**Activity:** Please report each line of the data below that contains "workbench".

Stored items
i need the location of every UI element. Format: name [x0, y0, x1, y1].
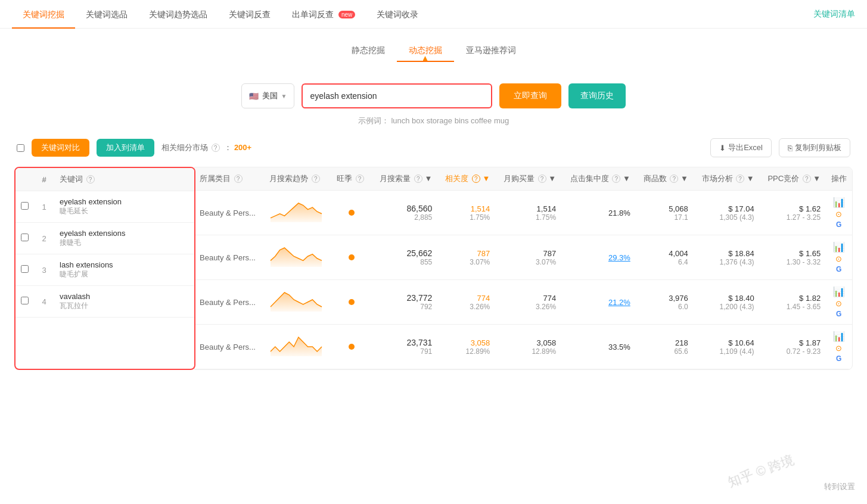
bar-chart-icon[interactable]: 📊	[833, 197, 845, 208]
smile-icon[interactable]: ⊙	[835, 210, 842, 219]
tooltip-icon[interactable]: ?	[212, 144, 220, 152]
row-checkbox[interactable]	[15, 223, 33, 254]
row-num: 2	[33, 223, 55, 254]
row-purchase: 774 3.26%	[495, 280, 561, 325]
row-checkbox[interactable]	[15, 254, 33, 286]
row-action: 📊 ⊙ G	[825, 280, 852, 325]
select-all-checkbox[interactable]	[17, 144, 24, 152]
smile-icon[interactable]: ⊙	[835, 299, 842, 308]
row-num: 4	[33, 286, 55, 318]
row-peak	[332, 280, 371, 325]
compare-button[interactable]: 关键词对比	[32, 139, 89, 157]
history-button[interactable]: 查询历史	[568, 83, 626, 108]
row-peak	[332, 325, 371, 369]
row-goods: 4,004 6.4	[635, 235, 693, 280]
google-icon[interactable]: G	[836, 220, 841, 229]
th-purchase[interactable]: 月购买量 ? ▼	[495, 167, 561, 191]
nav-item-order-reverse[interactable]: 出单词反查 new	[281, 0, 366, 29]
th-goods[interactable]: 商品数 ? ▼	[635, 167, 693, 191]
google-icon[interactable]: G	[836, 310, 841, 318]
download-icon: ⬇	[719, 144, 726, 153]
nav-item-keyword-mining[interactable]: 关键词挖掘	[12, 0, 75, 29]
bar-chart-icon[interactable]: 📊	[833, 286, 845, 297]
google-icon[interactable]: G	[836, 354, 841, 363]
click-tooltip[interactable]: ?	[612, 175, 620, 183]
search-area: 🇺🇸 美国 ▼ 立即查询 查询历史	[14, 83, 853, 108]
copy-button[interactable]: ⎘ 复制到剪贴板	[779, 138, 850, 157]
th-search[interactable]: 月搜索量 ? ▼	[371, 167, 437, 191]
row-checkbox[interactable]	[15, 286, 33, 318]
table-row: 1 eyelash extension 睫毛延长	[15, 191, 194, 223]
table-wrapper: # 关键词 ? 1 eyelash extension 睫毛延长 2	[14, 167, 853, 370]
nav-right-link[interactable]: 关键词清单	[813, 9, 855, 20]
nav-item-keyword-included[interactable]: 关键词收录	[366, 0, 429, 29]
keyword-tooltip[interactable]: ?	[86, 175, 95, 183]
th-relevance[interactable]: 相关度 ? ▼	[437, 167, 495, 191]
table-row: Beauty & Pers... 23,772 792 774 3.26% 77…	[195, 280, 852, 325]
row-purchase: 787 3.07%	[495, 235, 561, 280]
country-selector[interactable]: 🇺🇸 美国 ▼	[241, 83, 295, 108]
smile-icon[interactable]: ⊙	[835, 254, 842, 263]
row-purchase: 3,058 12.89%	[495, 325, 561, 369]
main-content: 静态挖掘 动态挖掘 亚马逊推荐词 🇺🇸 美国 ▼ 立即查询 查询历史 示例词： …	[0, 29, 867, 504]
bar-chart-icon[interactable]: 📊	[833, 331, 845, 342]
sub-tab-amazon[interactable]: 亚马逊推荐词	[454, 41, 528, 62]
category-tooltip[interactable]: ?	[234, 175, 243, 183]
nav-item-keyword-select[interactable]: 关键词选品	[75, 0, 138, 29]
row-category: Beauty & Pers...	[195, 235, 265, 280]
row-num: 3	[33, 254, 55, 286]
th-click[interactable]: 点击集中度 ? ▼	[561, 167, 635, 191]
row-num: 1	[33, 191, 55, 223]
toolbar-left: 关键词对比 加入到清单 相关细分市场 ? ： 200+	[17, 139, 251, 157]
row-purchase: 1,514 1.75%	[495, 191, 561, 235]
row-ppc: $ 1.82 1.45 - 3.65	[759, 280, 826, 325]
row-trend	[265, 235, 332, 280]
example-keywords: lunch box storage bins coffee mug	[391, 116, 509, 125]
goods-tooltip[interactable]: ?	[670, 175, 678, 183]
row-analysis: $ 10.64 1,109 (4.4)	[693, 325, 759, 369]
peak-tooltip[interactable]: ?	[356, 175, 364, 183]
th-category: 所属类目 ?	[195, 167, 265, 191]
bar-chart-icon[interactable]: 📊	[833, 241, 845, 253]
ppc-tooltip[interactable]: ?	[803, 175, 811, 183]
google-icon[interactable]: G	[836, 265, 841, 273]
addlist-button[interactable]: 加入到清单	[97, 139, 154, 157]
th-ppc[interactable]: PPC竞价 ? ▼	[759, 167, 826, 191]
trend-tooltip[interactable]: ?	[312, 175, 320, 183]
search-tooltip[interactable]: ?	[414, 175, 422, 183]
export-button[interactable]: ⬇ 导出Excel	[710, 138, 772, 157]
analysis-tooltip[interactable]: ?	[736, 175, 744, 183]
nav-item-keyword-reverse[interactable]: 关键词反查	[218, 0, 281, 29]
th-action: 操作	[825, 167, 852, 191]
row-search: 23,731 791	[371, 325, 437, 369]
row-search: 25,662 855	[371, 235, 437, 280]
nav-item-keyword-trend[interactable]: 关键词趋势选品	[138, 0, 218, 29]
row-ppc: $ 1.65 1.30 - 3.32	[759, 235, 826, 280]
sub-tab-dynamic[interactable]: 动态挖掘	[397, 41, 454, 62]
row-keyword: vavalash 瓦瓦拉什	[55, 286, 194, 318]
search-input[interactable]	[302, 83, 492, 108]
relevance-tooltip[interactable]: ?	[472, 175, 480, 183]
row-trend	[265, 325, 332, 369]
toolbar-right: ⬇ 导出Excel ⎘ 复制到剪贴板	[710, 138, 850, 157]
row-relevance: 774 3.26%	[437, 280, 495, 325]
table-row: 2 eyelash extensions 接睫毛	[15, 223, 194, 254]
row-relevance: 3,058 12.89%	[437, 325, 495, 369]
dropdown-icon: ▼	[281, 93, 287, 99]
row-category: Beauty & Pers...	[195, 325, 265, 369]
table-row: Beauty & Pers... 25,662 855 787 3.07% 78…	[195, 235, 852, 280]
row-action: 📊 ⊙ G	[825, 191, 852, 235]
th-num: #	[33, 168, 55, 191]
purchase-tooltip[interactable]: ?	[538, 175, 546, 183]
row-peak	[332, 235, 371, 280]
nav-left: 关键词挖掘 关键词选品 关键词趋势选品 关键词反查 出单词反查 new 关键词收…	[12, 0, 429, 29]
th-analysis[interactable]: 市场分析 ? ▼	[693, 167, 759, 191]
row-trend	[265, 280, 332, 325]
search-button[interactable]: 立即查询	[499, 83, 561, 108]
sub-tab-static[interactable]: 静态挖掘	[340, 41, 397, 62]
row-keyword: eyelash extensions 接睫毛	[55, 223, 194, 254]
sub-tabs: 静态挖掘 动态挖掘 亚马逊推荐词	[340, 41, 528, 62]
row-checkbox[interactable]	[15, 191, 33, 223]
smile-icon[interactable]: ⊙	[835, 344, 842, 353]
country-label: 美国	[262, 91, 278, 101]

--

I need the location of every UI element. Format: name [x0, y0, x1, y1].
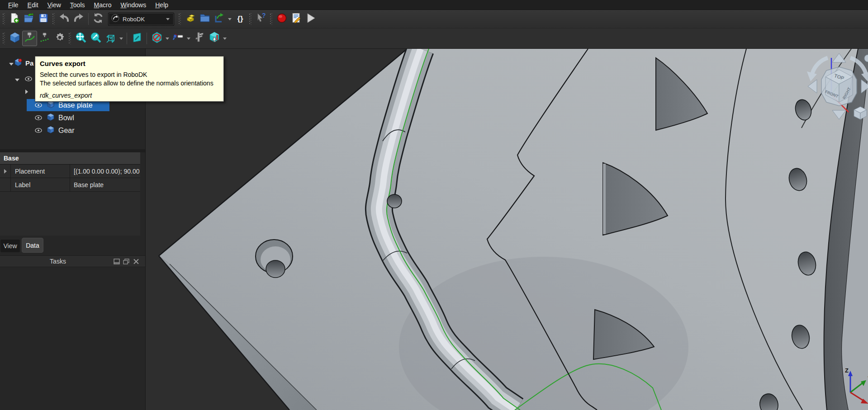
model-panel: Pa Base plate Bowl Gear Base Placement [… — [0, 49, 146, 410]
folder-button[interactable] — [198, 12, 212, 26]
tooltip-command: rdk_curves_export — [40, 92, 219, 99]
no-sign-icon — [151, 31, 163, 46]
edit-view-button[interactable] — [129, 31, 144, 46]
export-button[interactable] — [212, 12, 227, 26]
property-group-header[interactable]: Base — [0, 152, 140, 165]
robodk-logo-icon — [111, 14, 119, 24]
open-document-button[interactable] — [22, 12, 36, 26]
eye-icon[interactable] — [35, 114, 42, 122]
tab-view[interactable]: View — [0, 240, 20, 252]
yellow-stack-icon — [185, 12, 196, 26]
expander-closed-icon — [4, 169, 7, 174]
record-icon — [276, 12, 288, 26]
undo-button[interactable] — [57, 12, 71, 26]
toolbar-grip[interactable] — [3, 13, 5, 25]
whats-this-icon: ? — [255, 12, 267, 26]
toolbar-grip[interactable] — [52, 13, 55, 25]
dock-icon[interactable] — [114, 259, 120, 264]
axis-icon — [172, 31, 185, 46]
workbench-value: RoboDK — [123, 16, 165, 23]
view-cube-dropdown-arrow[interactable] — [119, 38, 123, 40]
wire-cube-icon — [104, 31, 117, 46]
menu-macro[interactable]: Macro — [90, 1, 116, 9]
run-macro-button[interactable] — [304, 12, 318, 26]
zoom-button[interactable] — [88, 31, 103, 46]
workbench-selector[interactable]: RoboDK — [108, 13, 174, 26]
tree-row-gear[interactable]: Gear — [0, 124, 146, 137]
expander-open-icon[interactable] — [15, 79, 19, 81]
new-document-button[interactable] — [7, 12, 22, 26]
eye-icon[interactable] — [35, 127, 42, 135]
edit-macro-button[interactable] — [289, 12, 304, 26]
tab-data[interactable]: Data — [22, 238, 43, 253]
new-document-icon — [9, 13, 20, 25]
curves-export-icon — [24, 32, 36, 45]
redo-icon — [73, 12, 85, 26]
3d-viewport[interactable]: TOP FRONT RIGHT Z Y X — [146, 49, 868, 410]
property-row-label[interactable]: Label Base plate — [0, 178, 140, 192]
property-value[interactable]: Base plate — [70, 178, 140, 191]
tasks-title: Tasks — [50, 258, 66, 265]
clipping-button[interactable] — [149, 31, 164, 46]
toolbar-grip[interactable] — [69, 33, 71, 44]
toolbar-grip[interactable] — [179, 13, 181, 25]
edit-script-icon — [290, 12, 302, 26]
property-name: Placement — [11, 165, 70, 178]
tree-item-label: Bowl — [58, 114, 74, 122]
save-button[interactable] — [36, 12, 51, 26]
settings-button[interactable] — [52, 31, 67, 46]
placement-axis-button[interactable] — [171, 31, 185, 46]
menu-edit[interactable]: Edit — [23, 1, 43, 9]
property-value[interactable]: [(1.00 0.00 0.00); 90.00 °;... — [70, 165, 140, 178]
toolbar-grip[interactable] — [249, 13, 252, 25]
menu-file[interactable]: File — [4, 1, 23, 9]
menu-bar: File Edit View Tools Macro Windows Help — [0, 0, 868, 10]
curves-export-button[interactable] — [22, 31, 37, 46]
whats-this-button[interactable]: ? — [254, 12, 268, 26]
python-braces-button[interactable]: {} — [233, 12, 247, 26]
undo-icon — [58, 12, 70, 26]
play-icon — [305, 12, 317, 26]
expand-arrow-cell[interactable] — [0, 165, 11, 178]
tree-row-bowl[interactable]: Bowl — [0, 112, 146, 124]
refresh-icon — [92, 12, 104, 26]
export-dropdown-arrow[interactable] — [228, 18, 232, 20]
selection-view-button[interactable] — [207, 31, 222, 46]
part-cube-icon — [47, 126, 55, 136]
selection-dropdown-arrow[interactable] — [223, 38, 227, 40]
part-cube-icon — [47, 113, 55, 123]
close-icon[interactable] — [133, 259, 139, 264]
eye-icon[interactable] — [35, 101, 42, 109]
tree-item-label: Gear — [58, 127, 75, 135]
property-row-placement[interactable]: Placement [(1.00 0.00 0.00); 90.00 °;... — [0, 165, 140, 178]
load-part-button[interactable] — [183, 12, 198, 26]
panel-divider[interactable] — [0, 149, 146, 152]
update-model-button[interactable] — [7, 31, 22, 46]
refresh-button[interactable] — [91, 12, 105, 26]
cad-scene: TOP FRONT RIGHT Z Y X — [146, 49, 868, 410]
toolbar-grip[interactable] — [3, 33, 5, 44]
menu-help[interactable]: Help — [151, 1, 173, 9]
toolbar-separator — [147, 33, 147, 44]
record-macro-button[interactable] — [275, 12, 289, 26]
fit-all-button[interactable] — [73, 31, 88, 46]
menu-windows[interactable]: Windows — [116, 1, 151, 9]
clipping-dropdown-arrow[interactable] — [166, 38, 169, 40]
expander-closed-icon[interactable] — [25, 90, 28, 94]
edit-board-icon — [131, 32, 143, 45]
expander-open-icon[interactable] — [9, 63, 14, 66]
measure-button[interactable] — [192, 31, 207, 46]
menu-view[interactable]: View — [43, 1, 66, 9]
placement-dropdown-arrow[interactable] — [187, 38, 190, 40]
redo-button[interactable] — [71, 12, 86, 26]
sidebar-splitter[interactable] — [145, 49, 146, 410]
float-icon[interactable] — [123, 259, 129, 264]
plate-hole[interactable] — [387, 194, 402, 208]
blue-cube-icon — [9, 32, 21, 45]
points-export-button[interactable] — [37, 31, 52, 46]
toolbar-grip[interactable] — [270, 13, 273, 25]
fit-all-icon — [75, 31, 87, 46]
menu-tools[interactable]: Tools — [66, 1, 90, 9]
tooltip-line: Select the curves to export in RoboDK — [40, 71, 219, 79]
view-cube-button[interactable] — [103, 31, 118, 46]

---

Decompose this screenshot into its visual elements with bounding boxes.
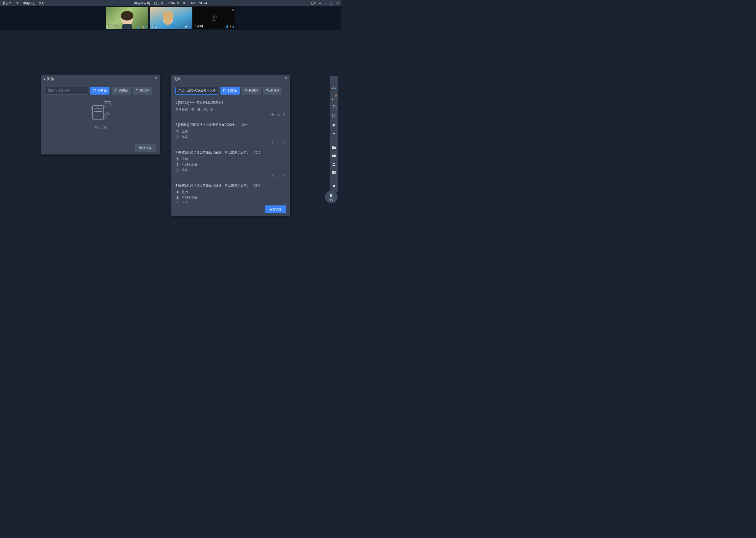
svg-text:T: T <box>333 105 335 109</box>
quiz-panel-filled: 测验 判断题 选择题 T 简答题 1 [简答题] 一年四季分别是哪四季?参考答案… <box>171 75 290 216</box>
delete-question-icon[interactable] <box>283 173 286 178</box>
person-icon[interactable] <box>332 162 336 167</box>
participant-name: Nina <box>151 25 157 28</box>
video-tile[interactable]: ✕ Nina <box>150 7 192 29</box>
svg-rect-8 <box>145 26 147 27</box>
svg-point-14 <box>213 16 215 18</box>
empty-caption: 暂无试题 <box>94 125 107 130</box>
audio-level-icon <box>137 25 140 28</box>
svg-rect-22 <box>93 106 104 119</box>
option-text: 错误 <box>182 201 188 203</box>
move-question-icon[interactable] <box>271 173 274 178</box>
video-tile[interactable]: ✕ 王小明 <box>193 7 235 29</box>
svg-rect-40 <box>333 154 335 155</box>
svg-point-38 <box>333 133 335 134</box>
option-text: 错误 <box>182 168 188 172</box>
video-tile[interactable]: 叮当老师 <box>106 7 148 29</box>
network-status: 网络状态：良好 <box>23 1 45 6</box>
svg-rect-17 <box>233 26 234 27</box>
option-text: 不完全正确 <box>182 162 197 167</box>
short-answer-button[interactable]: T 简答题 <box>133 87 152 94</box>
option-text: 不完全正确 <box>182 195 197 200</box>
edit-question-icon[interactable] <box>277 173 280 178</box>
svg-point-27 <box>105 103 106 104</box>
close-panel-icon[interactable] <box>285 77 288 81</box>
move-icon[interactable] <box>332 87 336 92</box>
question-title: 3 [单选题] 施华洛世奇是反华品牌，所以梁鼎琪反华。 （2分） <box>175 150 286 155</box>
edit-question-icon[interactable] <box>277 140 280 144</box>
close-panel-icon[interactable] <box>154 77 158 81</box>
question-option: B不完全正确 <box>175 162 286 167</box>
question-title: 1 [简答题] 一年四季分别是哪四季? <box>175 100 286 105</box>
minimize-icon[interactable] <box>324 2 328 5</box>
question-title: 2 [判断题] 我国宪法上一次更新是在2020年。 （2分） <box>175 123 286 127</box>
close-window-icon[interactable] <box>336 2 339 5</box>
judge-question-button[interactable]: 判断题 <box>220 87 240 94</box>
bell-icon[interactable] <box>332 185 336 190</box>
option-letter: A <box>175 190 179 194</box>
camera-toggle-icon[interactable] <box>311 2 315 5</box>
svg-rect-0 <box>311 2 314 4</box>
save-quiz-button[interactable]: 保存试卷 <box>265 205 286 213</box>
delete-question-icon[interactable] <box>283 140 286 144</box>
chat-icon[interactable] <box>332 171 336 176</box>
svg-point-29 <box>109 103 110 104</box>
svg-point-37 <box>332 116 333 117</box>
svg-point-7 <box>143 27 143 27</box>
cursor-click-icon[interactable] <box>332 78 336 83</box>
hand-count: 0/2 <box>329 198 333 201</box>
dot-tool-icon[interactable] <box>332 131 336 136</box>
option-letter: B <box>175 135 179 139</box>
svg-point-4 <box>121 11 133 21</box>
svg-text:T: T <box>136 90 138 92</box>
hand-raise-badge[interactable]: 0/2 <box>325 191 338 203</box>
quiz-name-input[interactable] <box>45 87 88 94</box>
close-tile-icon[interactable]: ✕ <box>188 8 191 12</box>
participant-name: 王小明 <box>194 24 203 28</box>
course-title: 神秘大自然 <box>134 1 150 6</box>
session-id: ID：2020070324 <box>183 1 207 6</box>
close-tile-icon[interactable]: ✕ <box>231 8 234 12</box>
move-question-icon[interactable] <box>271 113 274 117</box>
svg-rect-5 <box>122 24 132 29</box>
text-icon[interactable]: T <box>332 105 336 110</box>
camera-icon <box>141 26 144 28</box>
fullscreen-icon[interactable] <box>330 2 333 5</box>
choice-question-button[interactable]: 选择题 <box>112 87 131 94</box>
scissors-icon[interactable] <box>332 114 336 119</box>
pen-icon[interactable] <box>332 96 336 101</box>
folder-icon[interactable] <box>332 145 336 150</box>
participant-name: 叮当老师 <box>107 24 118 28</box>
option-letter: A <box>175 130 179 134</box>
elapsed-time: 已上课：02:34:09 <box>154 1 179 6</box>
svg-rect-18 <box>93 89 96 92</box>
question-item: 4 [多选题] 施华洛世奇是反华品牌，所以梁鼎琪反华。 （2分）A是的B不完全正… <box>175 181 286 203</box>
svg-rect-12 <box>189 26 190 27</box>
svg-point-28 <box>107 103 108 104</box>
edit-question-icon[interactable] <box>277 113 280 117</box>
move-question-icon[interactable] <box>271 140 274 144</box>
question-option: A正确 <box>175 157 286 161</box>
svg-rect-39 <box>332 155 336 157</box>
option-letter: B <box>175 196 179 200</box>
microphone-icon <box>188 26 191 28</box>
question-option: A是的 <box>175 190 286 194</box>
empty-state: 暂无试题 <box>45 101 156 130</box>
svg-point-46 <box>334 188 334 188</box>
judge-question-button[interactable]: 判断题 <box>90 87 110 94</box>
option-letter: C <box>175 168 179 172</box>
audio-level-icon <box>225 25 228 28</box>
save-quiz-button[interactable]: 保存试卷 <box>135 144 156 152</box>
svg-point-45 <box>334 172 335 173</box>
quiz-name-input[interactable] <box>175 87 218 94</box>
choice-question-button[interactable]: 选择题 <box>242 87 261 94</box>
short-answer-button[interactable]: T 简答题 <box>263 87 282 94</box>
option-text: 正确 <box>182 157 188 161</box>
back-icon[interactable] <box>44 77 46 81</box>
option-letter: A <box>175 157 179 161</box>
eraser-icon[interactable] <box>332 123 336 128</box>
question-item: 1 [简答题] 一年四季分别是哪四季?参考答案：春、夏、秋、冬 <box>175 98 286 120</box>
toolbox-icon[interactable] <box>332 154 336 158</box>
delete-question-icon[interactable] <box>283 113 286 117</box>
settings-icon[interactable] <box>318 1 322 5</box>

**Result:**
workbench-value: RoboDK — [123, 16, 165, 23]
workbench-selector[interactable]: RoboDK — [108, 13, 174, 26]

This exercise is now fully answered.